Even after the deduction, however, pass-through businesses will still be paying effective marginal rates well above the rates paid by C corporations – 31.1 percent verse 26.0 percent in the recent Barro-Furman paper.

One reason the effective rate for pass-through businesses continues to be so high is that the benefit of the pass-through deduction is offset by the base-broadening provisions included in the plan.   Senators focusing exclusively on the pass-through tax benefit are ignoring the higher taxes those businesses will pay from other provisions the tax overhaul including the loss of the SALT deduction, the active income loss limitation, and other base broadening provisions.

Table 7 makes this point.  It shows the loss of the SALT deduction alone costs top earners $33 billion in 2018.  That’s $15 billion more than the total pass-through deduction benefit to that same group of taxpayers.

In other words, yesterday’s tax cut critics were focusing on one provision out of this huge bill and claiming that one provision made the whole bill regressive and unfair, while ignoring all the other provisions.

That reality is demonstrated in Table 1 of the JCT report, which shows the tax code was and remains highly progressive, with lower income taxpayers paying low rates and high income taxpayers paying higher rates.  How high?  Last year, marginal effective rates on taxpayers making more than $500,000 exceeded 40 percent!  That’s simply too high.  Now, after tax reform, those taxpayers are still paying more than 40 percent.

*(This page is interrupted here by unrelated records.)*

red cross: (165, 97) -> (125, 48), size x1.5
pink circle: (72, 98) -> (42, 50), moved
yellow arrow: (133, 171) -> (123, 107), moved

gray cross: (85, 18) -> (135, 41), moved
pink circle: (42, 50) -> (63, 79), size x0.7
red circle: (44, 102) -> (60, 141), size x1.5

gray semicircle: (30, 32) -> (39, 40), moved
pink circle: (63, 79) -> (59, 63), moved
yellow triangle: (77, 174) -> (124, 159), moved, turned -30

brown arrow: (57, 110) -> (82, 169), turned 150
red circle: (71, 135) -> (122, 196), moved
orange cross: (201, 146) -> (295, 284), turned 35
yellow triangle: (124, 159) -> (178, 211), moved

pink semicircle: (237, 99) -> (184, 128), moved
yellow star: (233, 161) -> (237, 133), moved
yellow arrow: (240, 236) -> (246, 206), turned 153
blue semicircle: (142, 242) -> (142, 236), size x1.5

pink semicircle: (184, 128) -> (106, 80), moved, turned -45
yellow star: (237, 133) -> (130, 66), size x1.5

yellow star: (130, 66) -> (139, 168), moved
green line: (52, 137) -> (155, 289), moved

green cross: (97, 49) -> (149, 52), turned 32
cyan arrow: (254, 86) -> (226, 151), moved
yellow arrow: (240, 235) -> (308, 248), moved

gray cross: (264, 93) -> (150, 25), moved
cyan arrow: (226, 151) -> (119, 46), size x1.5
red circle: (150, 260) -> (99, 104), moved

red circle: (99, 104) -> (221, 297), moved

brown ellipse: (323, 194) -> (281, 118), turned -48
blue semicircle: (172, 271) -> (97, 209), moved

As readers know, S-Corp has a number of concerns with the tax bill and, particularly, the pass-through deduction.  But attempts to criticize the deduction as a give-away to the rich completely miss the point.  The goal of the tax bill was to encourage job creation and investment.  It’s hard for pass-through business owners to do that when the federal government is taking more than forty cents of every dollar they earn.